Our group worked together to make bitstocks John brought in a couple of old ones and we studied some photos to come up with this fairly standard design. We made them from hard maple. The body was sawn out and shaped by hand. While the body was still a rough blank we bored a 1/2 inch hole in each end , we made sure the holes were along the same axis and centered in the stock. The lower hole was made square with a mortise chisel. The upper hole was left round.

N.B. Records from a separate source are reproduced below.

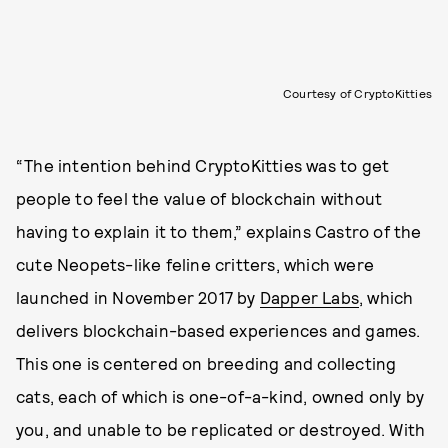
Courtesy of CryptoKitties
“The intention behind CryptoKitties was to get
people to feel the value of blockchain without
having to explain it to them,” explains Castro of the
cute Neopets-like feline critters, which were
launched in November 2017 by
Dapper Labs
, which
delivers blockchain-based experiences and games.
This one is centered on breeding and collecting
cats, each of which is one-of-a-kind, owned only by
you, and unable to be replicated or destroyed. With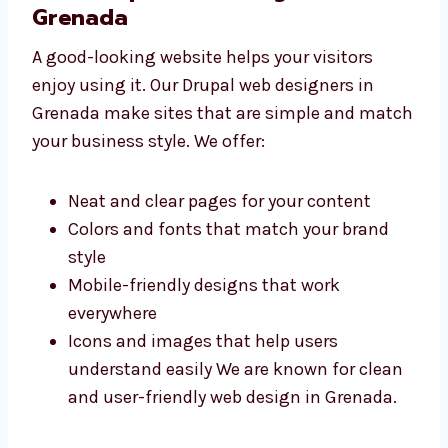
launch
Good value for your time and money We
are your trusted Drupal web development
company in Grenada that fits your
budget.
Best Drupal Web Designers in
Grenada
A good-looking website helps your visitors
enjoy using it. Our Drupal web designers in
Grenada make sites that are simple and
match your business style. We offer:
Neat and clear pages for your content
Colors and fonts that match your brand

Completed Bitstock, 16 1/2 inch overall length, 3 inch sweep

We then turned the parts for the pad and the bottom socket. The pad is held in by a pin drilled in along side the shaft of the pad and catching about 1/16 inch of the edge of the shaft. The shaft was then rotated while the drill was turning to cut a groove around it's circumference. Be careful, turning one way the shaft will climb out of the hole, turn the other and it pulls up tight.

Bitstock Pad

The socket is left loose on our bitstocks but should probably be held in somehow, maybe just a screw would do the trick. The dark ferrule is a piece of steel pipe from a dog kennel fence and the brass ferrule is a flare nut that was screwed on to the part and then turned with wood turning tools.

Bottom end apart

The socket was created by drilling a hole the size of the small end of an auger bit tang and the length of the tang deep. An auger bit was then chucked up in the tailstock of the lathe with the tang end out. With the lathe running we used the tang as a reamer to create a tapered round hole almost the depth of the tang. While still in the lathe the tang was then heated with a torch and pressed in to the tapered socket to burn in the square socket. The bits hold quite well and can even be somewhat difficult to remove. We made the socket removable so we wouldn't have to replace the entire body when it wears out. I don't use a bit much larger than 1/2 inch in hardwoods and 5/8 in softwoods. It works great!